Motor vehicle collisions
If you are involved in a motor collision , the law requires you to do certain things. This applies whether the collision was with another motor vehicle, another user of the road or an object along the road. There are also things it is advisable to do for safety reasons and to help reduce your possible financial loss.
What are my legal obligations?
Your legal obligations, if you are involved in a motor collision, are set out in Section 106 of the Road Traffic Act 1961 as amended.
Stay at the scene: You must stop your car and remain at the scene of the accident for a reasonable time.
Provide information: If a Garda is present at the scene of the collision, you must give them, when requested:
- Your name and address
- The address where your car is kept
- The name and address of the car owner
- The car’s registration number
- Motor insurance details (including the expiry date of the policy)
If there is no Garda present, you must give this information on request to:
- The injured person (where someone has been hurt) – or a person asking on their behalf
- The owner whose property has been damaged, or someone asking on their behalf
If none of these people are present, give the information to an independent person who was present when the collision occurred.
Report the accident: If there is no Garda present, you must report the accident as soon as possible to a Garda who is nearby or at a Garda station. The person (if any) you gave the information to can do this. If they are not in a position to do so, you must report the accident.
What should I do if I am involved in a motor collision?
Decide whether to move the cars: If the collision is serious, do not move the cars. If the collision is minor and the cars are blocking the road or are a danger to other road users, mark their position on the road then move them. Take care when moving damaged cars and be alert to the danger from leaking fuel.

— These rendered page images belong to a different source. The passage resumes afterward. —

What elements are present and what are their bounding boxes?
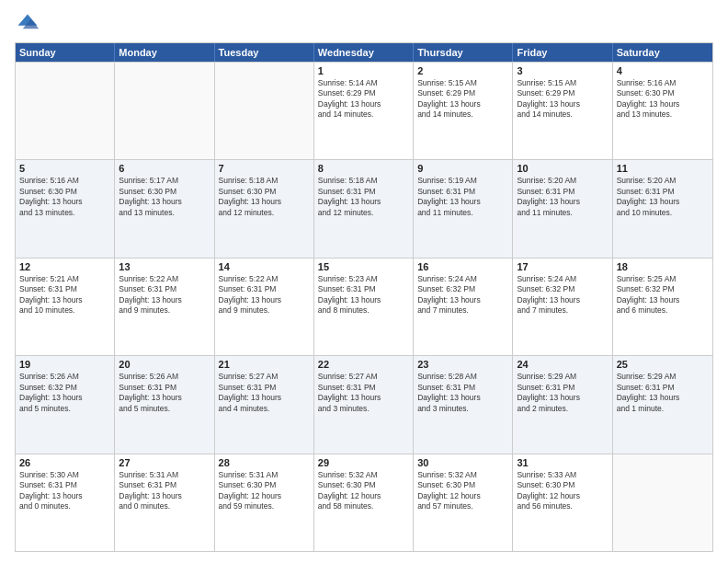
day-number: 11 (617, 163, 709, 174)
calendar-week-1: 1Sunrise: 5:14 AM Sunset: 6:29 PM Daylig… (16, 62, 712, 159)
calendar-header-row: SundayMondayTuesdayWednesdayThursdayFrid… (16, 43, 712, 62)
day-info: Sunrise: 5:31 AM Sunset: 6:30 PM Dayligh… (219, 470, 310, 512)
day-info: Sunrise: 5:20 AM Sunset: 6:31 PM Dayligh… (617, 176, 709, 218)
day-info: Sunrise: 5:27 AM Sunset: 6:31 PM Dayligh… (219, 372, 310, 414)
day-cell-24: 24Sunrise: 5:29 AM Sunset: 6:31 PM Dayli… (513, 356, 612, 453)
day-number: 14 (219, 261, 310, 272)
day-info: Sunrise: 5:24 AM Sunset: 6:32 PM Dayligh… (517, 274, 608, 316)
day-number: 1 (318, 65, 409, 76)
page: SundayMondayTuesdayWednesdayThursdayFrid… (0, 0, 728, 563)
logo-icon (15, 11, 40, 37)
day-info: Sunrise: 5:32 AM Sunset: 6:30 PM Dayligh… (318, 470, 409, 512)
day-number: 23 (417, 359, 508, 370)
day-cell-28: 28Sunrise: 5:31 AM Sunset: 6:30 PM Dayli… (215, 454, 314, 551)
calendar-week-5: 26Sunrise: 5:30 AM Sunset: 6:31 PM Dayli… (16, 454, 712, 551)
day-cell-25: 25Sunrise: 5:29 AM Sunset: 6:31 PM Dayli… (613, 356, 712, 453)
day-cell-22: 22Sunrise: 5:27 AM Sunset: 6:31 PM Dayli… (314, 356, 414, 453)
day-number: 8 (318, 163, 409, 174)
day-number: 9 (417, 163, 508, 174)
day-info: Sunrise: 5:15 AM Sunset: 6:29 PM Dayligh… (417, 78, 508, 121)
day-info: Sunrise: 5:25 AM Sunset: 6:32 PM Dayligh… (617, 274, 709, 316)
day-cell-6: 6Sunrise: 5:17 AM Sunset: 6:30 PM Daylig… (115, 160, 214, 257)
day-number: 6 (119, 163, 210, 174)
logo (15, 11, 44, 37)
day-cell-21: 21Sunrise: 5:27 AM Sunset: 6:31 PM Dayli… (215, 356, 314, 453)
empty-cell (115, 63, 214, 159)
day-number: 15 (318, 261, 409, 272)
day-info: Sunrise: 5:24 AM Sunset: 6:32 PM Dayligh… (417, 274, 508, 316)
day-cell-14: 14Sunrise: 5:22 AM Sunset: 6:31 PM Dayli… (215, 259, 314, 355)
day-info: Sunrise: 5:16 AM Sunset: 6:30 PM Dayligh… (617, 78, 709, 121)
day-number: 28 (219, 457, 310, 468)
day-info: Sunrise: 5:32 AM Sunset: 6:30 PM Dayligh… (417, 470, 508, 512)
empty-cell (613, 454, 712, 551)
day-number: 10 (517, 163, 608, 174)
day-cell-12: 12Sunrise: 5:21 AM Sunset: 6:31 PM Dayli… (16, 259, 115, 355)
calendar-week-4: 19Sunrise: 5:26 AM Sunset: 6:32 PM Dayli… (16, 355, 712, 453)
header-day-monday: Monday (115, 43, 214, 62)
empty-cell (215, 63, 314, 159)
header-day-saturday: Saturday (613, 43, 712, 62)
day-info: Sunrise: 5:33 AM Sunset: 6:30 PM Dayligh… (517, 470, 608, 512)
day-number: 2 (417, 65, 508, 76)
day-info: Sunrise: 5:29 AM Sunset: 6:31 PM Dayligh… (517, 372, 608, 414)
day-info: Sunrise: 5:22 AM Sunset: 6:31 PM Dayligh… (119, 274, 210, 316)
day-info: Sunrise: 5:22 AM Sunset: 6:31 PM Dayligh… (219, 274, 310, 316)
day-info: Sunrise: 5:30 AM Sunset: 6:31 PM Dayligh… (19, 470, 110, 512)
day-number: 18 (617, 261, 709, 272)
day-number: 29 (318, 457, 409, 468)
day-number: 27 (119, 457, 210, 468)
day-info: Sunrise: 5:26 AM Sunset: 6:32 PM Dayligh… (19, 372, 110, 414)
day-info: Sunrise: 5:29 AM Sunset: 6:31 PM Dayligh… (617, 372, 709, 414)
day-number: 31 (517, 457, 608, 468)
day-number: 22 (318, 359, 409, 370)
day-number: 13 (119, 261, 210, 272)
day-info: Sunrise: 5:26 AM Sunset: 6:31 PM Dayligh… (119, 372, 210, 414)
day-number: 4 (617, 65, 709, 76)
day-cell-16: 16Sunrise: 5:24 AM Sunset: 6:32 PM Dayli… (414, 259, 513, 355)
day-info: Sunrise: 5:19 AM Sunset: 6:31 PM Dayligh… (417, 176, 508, 218)
day-cell-7: 7Sunrise: 5:18 AM Sunset: 6:30 PM Daylig… (215, 160, 314, 257)
day-cell-23: 23Sunrise: 5:28 AM Sunset: 6:31 PM Dayli… (414, 356, 513, 453)
day-cell-5: 5Sunrise: 5:16 AM Sunset: 6:30 PM Daylig… (16, 160, 115, 257)
day-number: 21 (219, 359, 310, 370)
day-info: Sunrise: 5:27 AM Sunset: 6:31 PM Dayligh… (318, 372, 409, 414)
day-number: 5 (19, 163, 110, 174)
day-number: 20 (119, 359, 210, 370)
day-info: Sunrise: 5:20 AM Sunset: 6:31 PM Dayligh… (517, 176, 608, 218)
day-info: Sunrise: 5:15 AM Sunset: 6:29 PM Dayligh… (517, 78, 608, 121)
day-cell-2: 2Sunrise: 5:15 AM Sunset: 6:29 PM Daylig… (414, 63, 513, 159)
calendar-week-2: 5Sunrise: 5:16 AM Sunset: 6:30 PM Daylig… (16, 159, 712, 257)
day-info: Sunrise: 5:31 AM Sunset: 6:31 PM Dayligh… (119, 470, 210, 512)
day-number: 30 (417, 457, 508, 468)
header-day-friday: Friday (513, 43, 612, 62)
day-info: Sunrise: 5:14 AM Sunset: 6:29 PM Dayligh… (318, 78, 409, 121)
day-cell-3: 3Sunrise: 5:15 AM Sunset: 6:29 PM Daylig… (513, 63, 612, 159)
day-cell-27: 27Sunrise: 5:31 AM Sunset: 6:31 PM Dayli… (115, 454, 214, 551)
day-number: 17 (517, 261, 608, 272)
day-cell-19: 19Sunrise: 5:26 AM Sunset: 6:32 PM Dayli… (16, 356, 115, 453)
day-cell-11: 11Sunrise: 5:20 AM Sunset: 6:31 PM Dayli… (613, 160, 712, 257)
calendar: SundayMondayTuesdayWednesdayThursdayFrid… (15, 42, 713, 552)
day-cell-29: 29Sunrise: 5:32 AM Sunset: 6:30 PM Dayli… (314, 454, 414, 551)
day-info: Sunrise: 5:18 AM Sunset: 6:31 PM Dayligh… (318, 176, 409, 218)
day-number: 3 (517, 65, 608, 76)
day-number: 25 (617, 359, 709, 370)
day-cell-17: 17Sunrise: 5:24 AM Sunset: 6:32 PM Dayli… (513, 259, 612, 355)
day-cell-10: 10Sunrise: 5:20 AM Sunset: 6:31 PM Dayli… (513, 160, 612, 257)
day-number: 12 (19, 261, 110, 272)
day-cell-9: 9Sunrise: 5:19 AM Sunset: 6:31 PM Daylig… (414, 160, 513, 257)
header-day-wednesday: Wednesday (314, 43, 414, 62)
empty-cell (16, 63, 115, 159)
day-info: Sunrise: 5:18 AM Sunset: 6:30 PM Dayligh… (219, 176, 310, 218)
day-cell-8: 8Sunrise: 5:18 AM Sunset: 6:31 PM Daylig… (314, 160, 414, 257)
day-info: Sunrise: 5:21 AM Sunset: 6:31 PM Dayligh… (19, 274, 110, 316)
day-info: Sunrise: 5:23 AM Sunset: 6:31 PM Dayligh… (318, 274, 409, 316)
day-number: 7 (219, 163, 310, 174)
header-day-tuesday: Tuesday (215, 43, 314, 62)
day-info: Sunrise: 5:28 AM Sunset: 6:31 PM Dayligh… (417, 372, 508, 414)
day-cell-1: 1Sunrise: 5:14 AM Sunset: 6:29 PM Daylig… (314, 63, 414, 159)
calendar-week-3: 12Sunrise: 5:21 AM Sunset: 6:31 PM Dayli… (16, 258, 712, 355)
day-cell-31: 31Sunrise: 5:33 AM Sunset: 6:30 PM Dayli… (513, 454, 612, 551)
header-day-sunday: Sunday (16, 43, 115, 62)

Warn other drivers: Try to warn oncoming traffic of the accident. You can warn them by using your hazard lights. If you have a reflective advance-warning triangle, place it on the road far enough from the scene of the collision to give enough warning to approaching traffic. If the collision happens near a bend in the road, make sure you give warning to traffic on both sides of the bend.
If you need to ask for another road user’s help to warn traffic, do so right away.

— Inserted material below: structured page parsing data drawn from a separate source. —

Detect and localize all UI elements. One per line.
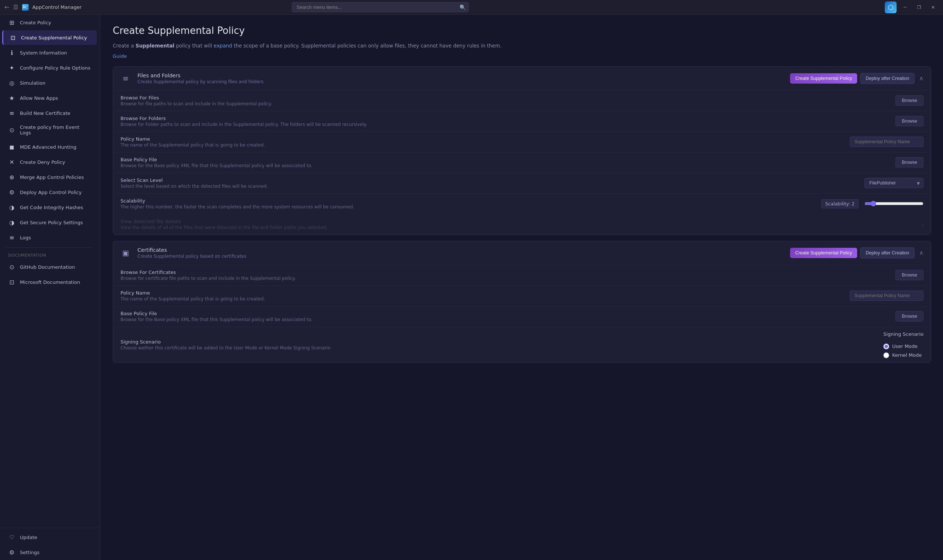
sidebar-item-simulation[interactable]: ◎ Simulation	[2, 75, 97, 90]
policy-name-input-cert-policy-name[interactable]	[850, 291, 923, 301]
sidebar-item-allow-new-apps[interactable]: ★ Allow New Apps	[2, 91, 97, 105]
signing-scenario-heading: Signing Scenario	[883, 331, 923, 337]
radio-label-user-mode: User Mode	[892, 343, 918, 349]
sidebar-label-allow-new-apps: Allow New Apps	[20, 95, 58, 101]
sidebar-item-mde-advanced-hunting[interactable]: ◼ MDE Advanced Hunting	[2, 140, 97, 154]
section-icon-files-and-folders: ≡	[119, 72, 132, 85]
sidebar-item-create-deny-policy[interactable]: ✕ Create Deny Policy	[2, 155, 97, 169]
sidebar-label-merge-app-control-policies: Merge App Control Policies	[20, 174, 84, 180]
row-base-policy-file: Base Policy File Browse for the Base pol…	[113, 152, 931, 173]
sidebar-divider-1	[6, 248, 93, 248]
collapse-btn-files-and-folders[interactable]: ∧	[918, 75, 925, 82]
row-label-browse-for-certificates: Browse For Certificates	[120, 269, 891, 275]
row-browse-for-files: Browse For Files Browse for file paths t…	[113, 90, 931, 111]
sidebar-item-create-supplemental-policy[interactable]: ⊡ Create Supplemental Policy	[2, 30, 97, 45]
expand-arrow-view-detected-file-details[interactable]: ›	[921, 221, 923, 227]
app-icon: AC	[22, 4, 29, 11]
row-label-scalability: Scalability	[120, 198, 817, 204]
sidebar-item-github-docs[interactable]: ⊙ GitHub Documentation	[2, 260, 97, 274]
section-body-certificates: Browse For Certificates Browse for certi…	[113, 265, 931, 363]
sidebar-label-deploy-app-control-policy: Deploy App Control Policy	[20, 189, 82, 195]
browse-btn-base-policy-file[interactable]: Browse	[895, 157, 923, 168]
sidebar-item-create-policy[interactable]: ⊞ Create Policy	[2, 15, 97, 30]
restore-button[interactable]: ❐	[914, 2, 924, 13]
row-sublabel-cert-base-policy-file: Browse for the Base policy XML file that…	[120, 317, 891, 322]
radio-option-kernel-mode[interactable]: Kernel Mode	[883, 352, 923, 358]
sidebar-item-update[interactable]: ♡ Update	[2, 530, 97, 545]
sidebar-bottom: ♡ Update ⚙ Settings	[0, 528, 99, 560]
policy-name-input-policy-name[interactable]	[850, 137, 923, 147]
radio-input-kernel-mode[interactable]	[883, 352, 889, 358]
window-logo: ⬡	[885, 2, 897, 13]
search-icon[interactable]: 🔍	[460, 5, 466, 10]
section-certificates: ▣ Certificates Create Supplemental polic…	[113, 241, 931, 363]
deploy-after-creation-btn-1[interactable]: Deploy after Creation	[860, 248, 915, 258]
titlebar: ← ☰ AC AppControl Manager 🔍 ⬡ ─ ❐ ✕	[0, 0, 943, 15]
section-title-certificates: Certificates	[137, 247, 785, 253]
scalability-row: Scalability: 2	[821, 199, 923, 208]
documentation-label: Documentation	[0, 250, 99, 259]
row-scalability: Scalability The higher this number, the …	[113, 193, 931, 214]
row-sublabel-cert-policy-name: The name of the Supplemental policy that…	[120, 296, 845, 302]
row-cert-policy-name: Policy Name The name of the Supplemental…	[113, 285, 931, 306]
sidebar-item-system-information[interactable]: ℹ System Information	[2, 45, 97, 60]
sidebar-item-settings[interactable]: ⚙ Settings	[2, 545, 97, 560]
nav-icon-create-policy: ⊞	[8, 19, 15, 26]
row-label-cert-base-policy-file: Base Policy File	[120, 311, 891, 316]
sidebar-item-create-policy-from-event-logs[interactable]: ⊙ Create policy from Event Logs	[2, 121, 97, 139]
row-select-scan-level: Select Scan Level Select the level based…	[113, 173, 931, 193]
radio-label-kernel-mode: Kernel Mode	[892, 352, 921, 358]
scalability-label: Scalability: 2	[821, 199, 859, 208]
browse-btn-browse-for-files[interactable]: Browse	[895, 95, 923, 106]
radio-option-user-mode[interactable]: User Mode	[883, 343, 923, 349]
browse-btn-browse-for-certificates[interactable]: Browse	[895, 270, 923, 280]
sidebar-item-get-code-integrity-hashes[interactable]: ◑ Get Code Integrity Hashes	[2, 200, 97, 215]
search-input[interactable]	[292, 2, 469, 12]
nav-icon-simulation: ◎	[8, 79, 15, 86]
guide-link[interactable]: Guide	[113, 53, 127, 59]
deploy-after-creation-btn-0[interactable]: Deploy after Creation	[860, 73, 915, 84]
scan-level-select-select-scan-level[interactable]: FilePublisherPublisherHashFileName	[864, 178, 923, 188]
menu-button[interactable]: ☰	[13, 4, 18, 11]
sidebar-label-create-supplemental-policy: Create Supplemental Policy	[21, 35, 87, 40]
browse-btn-cert-base-policy-file[interactable]: Browse	[895, 311, 923, 322]
row-browse-for-certificates: Browse For Certificates Browse for certi…	[113, 265, 931, 285]
sidebar-item-merge-app-control-policies[interactable]: ⊕ Merge App Control Policies	[2, 170, 97, 185]
row-label-browse-for-files: Browse For Files	[120, 95, 891, 100]
sidebar-item-microsoft-docs[interactable]: ⊡ Microsoft Documentation	[2, 275, 97, 289]
sidebar-item-logs[interactable]: ≡ Logs	[2, 230, 97, 245]
sidebar-item-deploy-app-control-policy[interactable]: ⚙ Deploy App Control Policy	[2, 185, 97, 200]
section-header-files-and-folders[interactable]: ≡ Files and Folders Create Supplemental …	[113, 67, 931, 90]
nav-icon-create-deny-policy: ✕	[8, 158, 15, 166]
section-subtitle-files-and-folders: Create Supplemental policy by scanning f…	[137, 79, 785, 84]
back-button[interactable]: ←	[5, 4, 9, 11]
nav-icon-merge-app-control-policies: ⊕	[8, 174, 15, 181]
create-supplemental-policy-btn-1[interactable]: Create Supplemental Policy	[790, 248, 857, 258]
sidebar: ⊞ Create Policy ⊡ Create Supplemental Po…	[0, 15, 99, 560]
close-button[interactable]: ✕	[928, 2, 938, 13]
sidebar-label-create-deny-policy: Create Deny Policy	[20, 159, 65, 165]
row-signing-scenario: Signing Scenario Choose wether this cert…	[113, 326, 931, 363]
collapse-btn-certificates[interactable]: ∧	[918, 249, 925, 256]
nav-icon-create-policy-from-event-logs: ⊙	[8, 126, 15, 134]
browse-btn-browse-for-folders[interactable]: Browse	[895, 116, 923, 126]
sidebar-item-get-secure-policy-settings[interactable]: ◑ Get Secure Policy Settings	[2, 215, 97, 230]
section-header-certificates[interactable]: ▣ Certificates Create Supplemental polic…	[113, 241, 931, 265]
select-wrapper-select-scan-level: FilePublisherPublisherHashFileName	[864, 178, 923, 188]
sidebar-item-build-new-certificate[interactable]: ≡ Build New Certificate	[2, 106, 97, 120]
create-supplemental-policy-btn-0[interactable]: Create Supplemental Policy	[790, 73, 857, 83]
radio-input-user-mode[interactable]	[883, 343, 889, 349]
row-sublabel-browse-for-folders: Browse for Folder paths to scan and incl…	[120, 122, 891, 127]
section-actions-files-and-folders: Create Supplemental Policy Deploy after …	[790, 73, 925, 84]
nav-icon-microsoft-docs: ⊡	[8, 278, 15, 286]
nav-icon-settings: ⚙	[8, 549, 15, 556]
nav-icon-logs: ≡	[8, 234, 15, 241]
section-subtitle-certificates: Create Supplemental policy based on cert…	[137, 254, 785, 259]
search-bar: 🔍	[292, 2, 469, 12]
row-sublabel-browse-for-files: Browse for file paths to scan and includ…	[120, 101, 891, 106]
row-label-base-policy-file: Base Policy File	[120, 157, 891, 162]
sidebar-item-configure-policy-rule-options[interactable]: ✦ Configure Policy Rule Options	[2, 60, 97, 75]
minimize-button[interactable]: ─	[900, 2, 911, 13]
sidebar-label-simulation: Simulation	[20, 80, 45, 86]
scalability-slider[interactable]	[864, 201, 923, 206]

Call for help: If someone is injured, call the Gardaí (telephone 999 or 112) and, if necessary, ambulance services.
Get information: You should obtain the information listed above (under ‘Provide information’) from the other drivers involved in the collision. If the collision involves damage to property, get the owner’s name, address and telephone number.
Get the names, addresses and telephone numbers of any witnesses, as these may be required if a question of liability arises.

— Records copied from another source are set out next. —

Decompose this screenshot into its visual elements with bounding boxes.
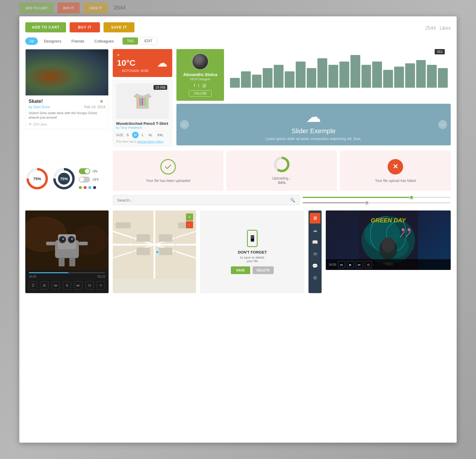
x-circle-icon: ✕	[388, 159, 403, 175]
bottom-right-col: 📱 DON'T FORGET to save or delete your fi…	[200, 210, 304, 293]
bar-6	[285, 71, 295, 88]
map-zoom-out-button[interactable]: -	[186, 221, 193, 228]
video-eq-btn[interactable]: ⊟	[85, 281, 94, 290]
toggle-on[interactable]	[79, 168, 90, 174]
bottom-row: 34:05 65:23 ☰ ⊞ ⏮ ⏸ ⏭ ⊟ ✕	[25, 210, 451, 293]
tab-colleagues[interactable]: Colleagues	[90, 37, 118, 45]
upload-cards-row: Your file has been uploaded Uploading...…	[113, 151, 451, 191]
phone-icon: 📱	[247, 230, 258, 247]
row-1: Skate! ★ by Sam Dunn Feb 19, 2014 Violen…	[25, 49, 451, 147]
size-m[interactable]: M	[132, 132, 139, 138]
skate-card-body: Skate! ★ by Sam Dunn Feb 19, 2014 Violen…	[26, 95, 108, 129]
buy-it-button[interactable]: BUY IT	[70, 22, 100, 32]
dot-green[interactable]	[79, 186, 82, 189]
sliders-container	[303, 194, 451, 206]
product-author: by Tony Headnick	[116, 126, 169, 129]
svg-text:GREEN DAY: GREEN DAY	[371, 217, 406, 224]
bar-2	[241, 71, 251, 88]
gauges-row: 75% 75% ON	[25, 151, 109, 206]
tab-all[interactable]: All	[25, 37, 38, 45]
vnav-monitor[interactable]: 🖥	[310, 213, 320, 224]
follow-button[interactable]: FOLLOW	[189, 90, 212, 97]
slider-next-button[interactable]: →	[438, 120, 447, 129]
skate-footer: 👁 224 Likes	[29, 122, 105, 126]
dont-forget-save-btn[interactable]: SAVE	[231, 266, 250, 274]
vnav-envelope[interactable]: ✉	[310, 249, 320, 259]
video-list-btn[interactable]: ☰	[29, 281, 37, 290]
svg-rect-38	[116, 222, 131, 228]
video-pause-btn[interactable]: ⏸	[63, 281, 71, 290]
time-labels: 34:05 65:23	[29, 275, 105, 278]
tab-friends[interactable]: Friends	[67, 37, 88, 45]
profile-avatar	[192, 53, 209, 70]
skate-card: Skate! ★ by Sam Dunn Feb 19, 2014 Violen…	[25, 49, 109, 129]
cloud-icon: ☁	[157, 57, 167, 69]
toggle-off-row: OFF	[79, 177, 99, 183]
dot-dark[interactable]	[93, 186, 96, 189]
bg-likes: 2544	[111, 2, 128, 13]
size-s[interactable]: S	[125, 133, 130, 137]
twitter-icon[interactable]: t	[198, 83, 199, 88]
dont-forget-delete-btn[interactable]: DELETE	[253, 266, 274, 274]
color-dots	[79, 186, 99, 189]
gauge-2: 75%	[52, 167, 76, 191]
size-l[interactable]: L	[140, 133, 145, 137]
video-progress-track[interactable]	[29, 272, 105, 273]
main-card: ADD TO CART BUY IT SAVE IT 2544 Likes Al…	[19, 16, 457, 443]
video-prev-btn[interactable]: ⏮	[51, 281, 60, 290]
profile-chart-col: Alexandru Stoica UI/UX Designer f t @ FO…	[176, 49, 451, 145]
bar-12	[350, 55, 360, 88]
size-xl[interactable]: XL	[147, 133, 154, 137]
video-close-btn[interactable]: ✕	[97, 281, 105, 290]
likes-number: 2544	[425, 26, 436, 31]
slider-1-thumb[interactable]	[409, 195, 414, 199]
video-time-bar: 34:05 65:23 ☰ ⊞ ⏮ ⏸ ⏭ ⊟ ✕	[25, 270, 109, 293]
svg-rect-34	[137, 234, 150, 242]
svg-rect-25	[59, 257, 65, 266]
slider-prev-button[interactable]: ←	[180, 120, 189, 129]
vnav-book[interactable]: 📖	[310, 237, 320, 247]
music-next-btn[interactable]: ⏭	[356, 261, 363, 268]
search-input[interactable]	[117, 198, 288, 202]
skate-image-content	[26, 49, 108, 95]
dot-teal[interactable]	[88, 186, 91, 189]
bar-10	[328, 65, 338, 88]
tab-tag[interactable]: TAG	[123, 37, 138, 45]
vnav-gear[interactable]: ⚙	[310, 272, 320, 283]
skate-image	[26, 49, 108, 95]
svg-rect-26	[69, 257, 75, 266]
map-zoom-in-button[interactable]: +	[186, 213, 193, 221]
map-zoom-controls: + -	[186, 213, 193, 228]
tshirt-svg	[131, 89, 154, 113]
tab-designers[interactable]: Designers	[40, 37, 65, 45]
video-grid-btn[interactable]: ⊞	[40, 281, 48, 290]
bar-17	[405, 63, 415, 88]
return-policy-link[interactable]: special return policy	[137, 140, 163, 143]
size-label: SIZE	[116, 133, 123, 137]
gauge-2-label: 75%	[60, 176, 68, 181]
size-selector: SIZE S M L XL XXL	[116, 132, 169, 138]
svg-rect-23	[46, 242, 55, 245]
location-pin-icon: 📍	[117, 69, 121, 73]
vnav-chat[interactable]: 💬	[310, 260, 320, 271]
tab-edit[interactable]: EDIT	[140, 37, 157, 45]
facebook-icon[interactable]: f	[194, 83, 195, 88]
vnav-cloud[interactable]: ☁	[310, 225, 320, 235]
music-play-btn[interactable]: ▶	[347, 261, 354, 268]
save-it-button[interactable]: SAVE IT	[104, 22, 135, 32]
svg-point-50	[402, 228, 405, 231]
toggle-off[interactable]	[79, 177, 90, 183]
size-xxl[interactable]: XXL	[156, 133, 165, 137]
slider-1-track[interactable]	[303, 197, 451, 198]
bar-5	[274, 65, 284, 88]
product-image: 19.99$	[116, 83, 169, 119]
dont-forget-title: DON'T FORGET	[238, 250, 267, 254]
add-to-cart-button[interactable]: ADD TO CART	[25, 22, 66, 32]
music-prev-btn[interactable]: ⏮	[338, 261, 345, 268]
slider-2-thumb[interactable]	[365, 201, 369, 205]
slider-2-track[interactable]	[303, 202, 451, 203]
video-next-btn[interactable]: ⏭	[74, 281, 82, 290]
dot-orange[interactable]	[84, 186, 87, 189]
music-eq-btn[interactable]: ⊟	[365, 261, 372, 268]
instagram-icon[interactable]: @	[202, 83, 206, 88]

Photos: Take photos of the scene of the collision if you have a camera. These should include photos of the vehicles before they are moved.
Garda details: You should obtain the name or number of the Garda to whom the collision is reported. You may need to ensure that a Garda report has been filed for insurance purposes.
Write down what happened: You should write down an account of all relevant facts connected to the collision as soon as possible afterwards. Sign and date your account (including the time) when it is completed.
Uninsured or unidentified cars: If you wish to claim compensation where you are involved in an accident with an uninsured or unidentified car, contact the Motor Insurer's Bureau of Ireland (MIBI). MIBI also deals with claims arising from foreign drivers in Ireland or Irish drivers abroad.
Further information: For more advice on what to do at the scene of an accident, see Rules of the Road (pdf).
Serious road traffic collisions
When a serious road traffic collision occurs, causing a serious or fatal injury, there will be an investigation by the Gardaí and possibly the coroner. It may involve an inquest and even a criminal prosecution.
PARC Road Safety Group has published Finding your way (pdf). It is a guide for victims where the driver under suspicion of having caused a fatal or serious injury collision has survived and may face a criminal prosecution.